殷河女修的一张鸡皮脸顿时扭曲起来,更形可怖,身前白水境墙在第一道热浪袭来时就气化成尘,一丁点的防御作用都没有发挥出来。亏着她也是道法高深之辈,殷河宗的秘传道法更有神妙之处。只见她身体拧动,浊浊白浪透体而出,源源不绝,正是殷河‘伤水’道法,‘伤水玄机,观漳不余。伤水微妙,遁天寻迹。’不仅源源如漳水,而且水法微妙到可以破法寻迹,伤敌本身的威力。天下以水法闻名的道派众多,各有千秋,其中‘伤水’道法之绝妙,可列入前二十之位,可见其道法的厉害。
五行之中,以水克火,百试不爽,寻常火行道法最怕的便是水法,但是万事非绝对。
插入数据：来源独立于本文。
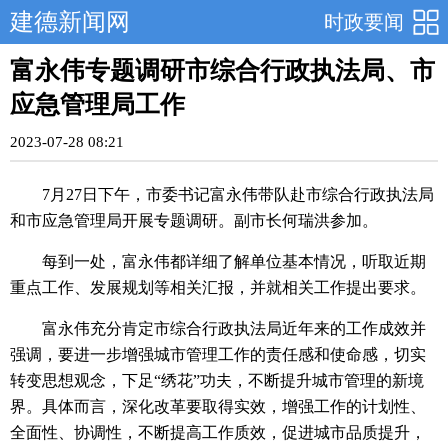
建德新闻网
时政要闻
富永伟专题调研市综合行政执法局、市
应急管理局工作
2023-07-28 08:21
7月27日下午，市委书记富永伟带队赴市综合行政执法局
和市应急管理局开展专题调研。副市长何瑞洪参加。
每到一处，富永伟都详细了解单位基本情况，听取近期
重点工作、发展规划等相关汇报，并就相关工作提出要求。
富永伟充分肯定市综合行政执法局近年来的工作成效并
强调，要进一步增强城市管理工作的责任感和使命感，切实
转变思想观念，下足“绣花”功夫，不断提升城市管理的新境
界。具体而言，深化改革要取得实效，增强工作的计划性、
全面性、协调性，不断提高工作质效，促进城市品质提升，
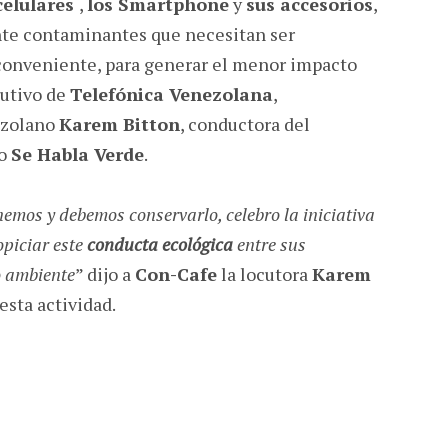
celulares
,
los Smartphone
y
sus accesorios
,
te contaminantes que necesitan ser
conveniente, para generar el menor impacto
cutivo de
Telefónica Venezolana
,
ezolano
Karem Bitton
, conductora del
co
Se Habla Verde
.
nemos y debemos conservarlo, celebro la iniciativa
ropiciar este
conducta ecológica
entre sus
o ambiente
” dijo a
Con-Cafe
la locutora
Karem
 esta actividad.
偏偏今rì道法比拼,殷河女修的‘伤水’道法遇到陶宝的这一阳文符箓所出的羲一阳火便一点便宜占不到。甚至情势越来越危急。
‘雳’字阳文是陶宝最早掌握的阳文之一,可以说是通熟于心,在他道法大成后,威力大增,变化一心,看似他一动不动,实则诸多变化,早在道念驭使之中。似缓实急,羲一阳火火舌吞吐,如绵如霞,将殷河女修困在其中,慢慢煅烧。